The girl possessed the kind of dark Italian beauty that turns heads. She had long waving black hair, tanned skin, liquid brown eyes and carmine lips. She was also effortlessly glamorous in a floaty baby-doll tunic, skinny jeans and a pair of camel wedge sandals with impossibly high heels.

Janey was so tired that it took her a long moment to register that the girl was
not
Celia Albright. ‘I’m sorry, you are . . . ?’ She hesitated.

‘I could ask you the same question!’ the girl replied, smiling. ‘But I wouldn’t have to.’ She gestured for Janey to follow her through the ornate doorway of 2C. ‘I’ve been expecting you for
hours
, darling. You’re lucky to even make it inside, because I was about to give up and head out for lunch with my friends and
you’ve
got no key. I was afraid it was going to be ships passing in the night.’

She gave a little laugh, breezing ahead of Janey without bothering to introduce herself or to give a tour of the glorious, high-ceilinged apartment they were walking through, as though Janey had seen it all before. Janey had to remind herself to close her mouth.
This was home for the next two weeks?

‘This is your room,’ the girl indicated. ‘Bathroom’s over there.’

She sailed out again and left Janey to look around the bedroom, which contained a beautiful antique bed piled high with pillows and ivory linen, a lovely old bedside table with a pile of classic Australian novels on it, and a battered leather armchair. The room was probably one of the apartment’s smaller ones, with a view over a busy street corner into several other graceful old apartment buildings, rather than the internal courtyard garden in which fountains played.
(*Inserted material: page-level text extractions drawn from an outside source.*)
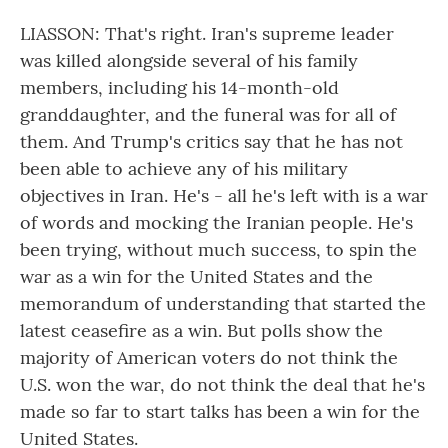
LIASSON: That's right. Iran's supreme leader
was killed alongside several of his family
members, including his 14-month-old
granddaughter, and the funeral was for all of
them. And Trump's critics say that he has not
been able to achieve any of his military
objectives in Iran. He's - all he's left with is a war
of words and mocking the Iranian people. He's
been trying, without much success, to spin the
war as a win for the United States and the
memorandum of understanding that started the
latest ceasefire as a win. But polls show the
majority of American voters do not think the
U.S. won the war, do not think the deal that he's
made so far to start talks has been a win for the
United States.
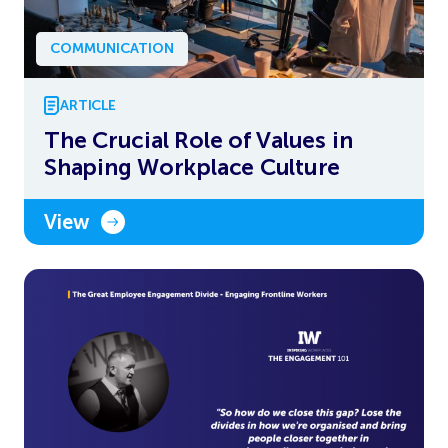
COMMUNICATION
ARTICLE
The Crucial Role of Values in
Shaping Workplace Culture
View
But Janey loved every bit of it.

While she was unpacking her clothes into the built-in wardrobe with sliding mirrored doors that took up one whole wall, she heard the buzzer sound several times, followed by different voices breaking into Italian.

Heading out to the bathroom to put down her toiletry bag, Janey was waylaid by the girl and four of her friends, two other girls and two boys.

‘This is her,’ the girl smiled. Pointing a finger at each of the teenagers, she said for Janey’s benefit, ‘Paolo, Brandon, Minka and Luz.’ Janey nodded as she found herself at the receiving end of several interested stares.